▶ **Exercise**
Locate the string "each" in the listing below. Copy every line where it is found.

▶ **Data to examine**

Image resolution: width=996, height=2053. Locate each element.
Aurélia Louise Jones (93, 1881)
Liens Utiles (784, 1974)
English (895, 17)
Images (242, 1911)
==
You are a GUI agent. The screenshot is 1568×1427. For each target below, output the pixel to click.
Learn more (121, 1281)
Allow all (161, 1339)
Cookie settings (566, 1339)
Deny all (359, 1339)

▶ **Output below**
Image resolution: width=996, height=2053. Locate each element.
You are a GUI agent. The screenshot is 1568×1427. For each target below, output the pixel to click.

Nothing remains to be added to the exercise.